Por: José Roberto Acosta

Corrupción: la protagonista del 2016

La aprobación de la nefasta reforma tributaria a pupitrazo manda un perverso mensaje a los ciudadanos: el desequilibrio fiscal no se cuadra atacando la corrupción, sino sonsacándoles más dinero a los ciudadanos.

Por el desfalco en Reficar, Ecopetrol radicó internacionalmente una demanda arbitral por valor de US$2.000 millones, que difícilmente ganará, perdiéndose recursos públicos que ahora se compensarán con mayor IVA.

En materia de salud, la mayoría de las EPS registran patrimonios técnicos negativos, como el caso de Coomeva, con $1,04 billones en rojo a junio pasado, pero dueña de un banco que sí es rentable, sin que la Superintendencia de Sociedades actúe ante tan evidente causal de liquidación, y mientras que el ministro Gaviria, en un acto de deshonestidad intelectual, pide un salvataje financiero para las EPS, sin llevar la contraria al perverso esquema que es un barril sin fondo y una estructura delictiva que desembocó en casos como el de Saludcoop.

Respecto a las cacareadas vías y puertos de cuarta generación, de los $6,2 billones recibidos por la venta de Isagén, sólo llegaron $2,5 billones a la Financiera de Desarrollo Nacional, a quien se le adelantó la junta directiva del Banco Agrario, entidad financiera de todos los colombianos, otorgando un crédito de $120.000 millones en diciembre de 2015 a Odebrecht, a pesar que desde esa fecha ya su presidente estaba en la cárcel por corrupción.
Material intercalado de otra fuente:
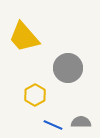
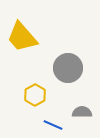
yellow trapezoid: moved 2 px left
gray semicircle: moved 1 px right, 10 px up
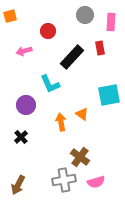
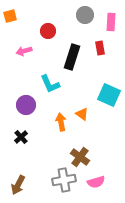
black rectangle: rotated 25 degrees counterclockwise
cyan square: rotated 35 degrees clockwise
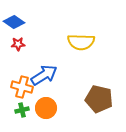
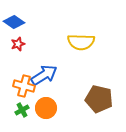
red star: rotated 16 degrees counterclockwise
orange cross: moved 2 px right, 1 px up
green cross: rotated 16 degrees counterclockwise
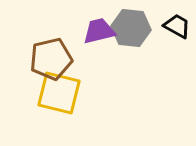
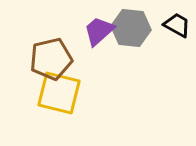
black trapezoid: moved 1 px up
purple trapezoid: rotated 28 degrees counterclockwise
El Banco Agrario, que además perdió dinero en pagarés libranzas, que resultaron en la estafa del año, en las narices de la Superintendencia Financiera.

Pasados dos años desde que se cumplió el primer plazo para que Panamá suministrara información de las sociedades con las que los colombianos más pudientes evaden impuestos en ese paraíso fiscal, no han condenado a nadie, mientras el Gobierno se ufana de la cárcel para evasores, pero que, al igual que lo hicieron los de Pacific Rubiales, pagando la multa quedarán sin pena y sí con “gloria”.

Y lo anterior sin contar la corrupción en municipios que contratan a dedo, como lo denunció valientemente la Sociedad Colombiana de Ingenieros, y “traquetean” con los Planes de Ordenamiento Territorial, como es el caso de La Calera.

Todo mientras se destapa el escándalo de corrupción en la Contraloría, donde algunos funcionarios cobran coimas para frenar investigaciones. ¿Lo único estructural será la corrupción? Feliz Navidad.